We research how RL can be used instead of traditional path planning techniques. We aim to train behaviours that can be applied in complex dynamic environments, which resemble the new demands of agile production and human robot collaboration scenarios. Achieving this would lead to faster and easier development of robotic applications and moving the RL techniques from a research setting to a production environment. Gym-gazebo2 is a step forward in this long term goal.

Ii State of the Art

RL algorithms are actively being developed and tested in robotics [13], but despite achieving positive results, one of the major difficulties in the application of algorithms, sample complexity, still remains. Acquiring large amounts of sampling data can be computationally expensive and time-consuming [14]. This is why accelerating the training process is a must. The most common procedure is to train in a simulated environment and then transfer the obtained knowledge to the real robot [15, 16, 17].

In order to avoid having specific use case environment and algorithm implementations, non-profit AI research companies, such as OpenAI, have created a generic set of algorithm and environment interfaces. In OpenAI’s Gym [18], agent-state combinations encapsulate information in environments, which will be able to make use of all the available algorithms and tools. This abstraction allows an easier implementation and tune of the RL algorithms, but most importantly, it creates the possibility of using any kind of virtual agent. This includes robotics, which Gym is already supporting with several environments on their roster.

By following this approach, once we learn an optimal policy in the virtual replica of our real environment, we face the issue of transferring efficiently the learned behaviour into the real robot. Virtual replicas must provide accurate simulations, resembling real life conditions as much as possible. Mujoco environments [19] for instance, provide the required accurate physics and robot simulations. A successful example is Learning Dexterous In-Hand Manipulation [20], where a human-like robot hand learns to solve the object reorientation task entirely in simulation without any human input. After the training phase, the learned policy is successfully transferred to the real robot. However, the process of overcoming the reality gap caused by the virtual version being a coarse approximation of the real world is a really complex task. Techniques like distributing the training over simulations with different characteristics increase the difficulty of this approach. In addition, Mujoco is locked in proprietary software, which greatly limits its use.

Having the goal of transferring our policies to industrial environments, a more convenient approach is to use the same development tools used by roboticists. gym_gazebo extends OpenAI Gym focusing on utilizing the most common tools used in robotics such as ROS and the Gazebo simulator. ROS 2 has recently gained popularity due to its promising middle ware protocol and advanced architecture. MARA, our collaborative modular robotic arm, already runs ROS 2 in each actuator, sensor or any other representative module. In order to leverage its architecture and provide advanced capabilities tailored for industrial applications, we integrated the ROS 2 functionality in the new version of gym_gazebo, gym_gazebo2.
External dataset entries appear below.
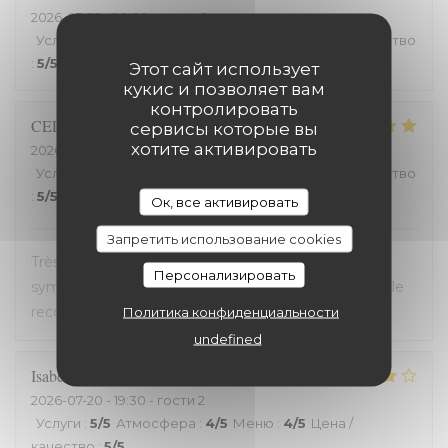
2026-07-25
- 20:00 - гости 2
Услуги
:
5
/5
Атмосфера
:
5
/5
Меню
:
5
/5
Цена / качество
:
5
/5
Этот сайт использует
кукис и позволяет вам
контролировать
CELINE
Z
сервисы которые вы
хотите активировать
2026-07-23
- 19:45 - гости 2
Услуги
:
5
/5
Атмосфера
:
5
/5
Меню
:
5
/5
Цена / качество
:
5
/5
Ок, все активировать
Запретить использование cookies
Très bon restaurant, service extrêmement
Персонализировать
sympathique, coup de coeur pour le welsh revisité. Je
recommande !
Политика конфиденциальности
undefined
Isabelle
C
2026-07-20
- 19:30 - гости 2
Услуги
:
5
/5
Атмосфера
:
4
/5
Меню
:
4
/5
Цена /
качество
:
5
/5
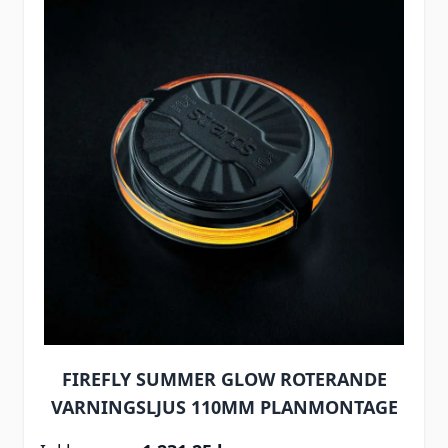
FIREFLY SUMMER GLOW ROTERANDE
VARNINGSLJUS 110MM PLANMONTAGE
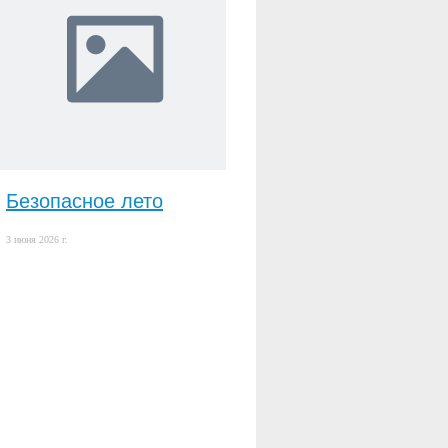
Безопасное лето
3 июня 2026 г.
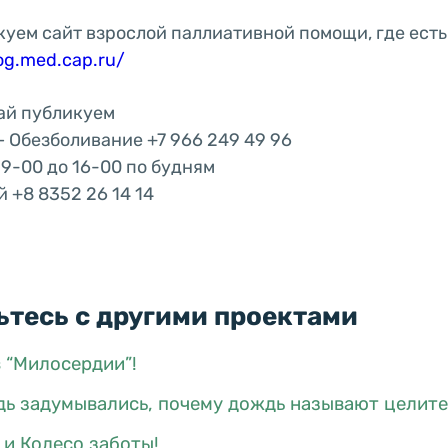
куем сайт взрослой паллиативной помощи, где есть
log.med.cap.ru/
ай публикуем
– Обезболивание +7 966 249 49 96
 9-00 до 16-00 по будням
 +8 8352 26 14 14
тесь с другими проектами
 “Милосердии”!
дь задумывались, почему дождь называют целит
 и Колесо заботы!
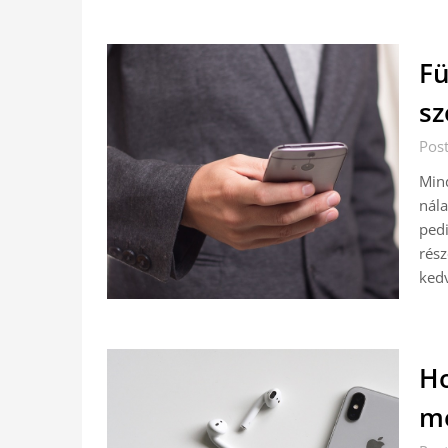
Fü
sz
Pos
Mind
nála
pedi
rész
ked
Ho
mo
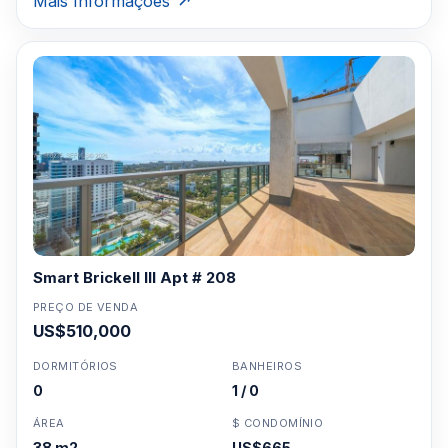
Mais Informações
Smart Brickell III Apt # 208
PREÇO DE VENDA
US$510,000
DORMITÓRIOS
BANHEIROS
0
1 / 0
ÁREA
$ CONDOMÍNIO
38 m2
US$665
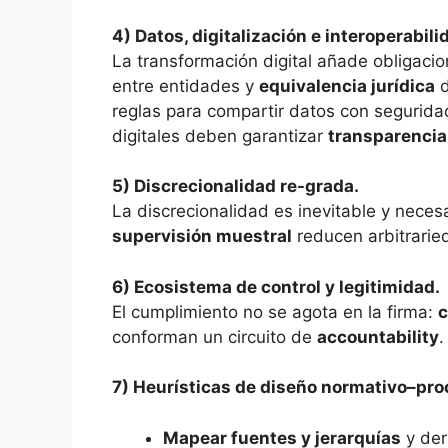
4) Datos, digitalización e interoperabili
La transformación digital añade obligaci
entre entidades y
equivalencia jurídica
d
reglas para compartir datos con segurida
digitales deben garantizar
transparencia
5) Discrecionalidad re-grada.
La discrecionalidad es inevitable y neces
supervisión muestral
reducen arbitrarie
6) Ecosistema de control y legitimidad.
El cumplimiento no se agota en la firma:
c
conforman un circuito de
accountability
.
7) Heurísticas de diseño normativo–proc
Mapear fuentes y jerarquías
y der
The previous version of gym-gazebo had a few drawbacks. Aside from migrating the toolkit to the standard robotic middleware of the next years (ROS 2), we also needed to address various issues regarding the software architecture of gym-gazebo. The inconvenient structure of the original version caused multiple installation and usage issues for many users. Since the much needed improvements would change multiple core concepts, we decided to create a completely new toolkit, instead of just updating the previous. In gym-gazebo2, we implemented a more convenient and easy-to-tune robot specific architecture, which is simpler to follow/replicate for users wanting to add their own robots to the toolkit. The new design relies on the new Python ROS Client Library developed for ROS 2 for some new key aspects, like the launch process or initialization of a training.

Iii Architecture

The new architecture of the toolkit consists of three main software blocks: gym-gazebo2, ROS 2 and Gazebo. The gym-gazebo2 module takes care of creating environments and registering them in OpenAI’s Gym. We created the original gym-gazebo as an extension to the Gym, as it perfectly suited our needs at the time. However, although the new version we are presenting still uses the Gym to register its environments, it is not a fork anymore, but a standalone tool. We keep all the benefits provided by Gym as we make use of it as a library, but we gain much more flexibility by not having to rely on the same file structure. This move also eliminates the need of manually merging the latest updates from the parent repository from time to time.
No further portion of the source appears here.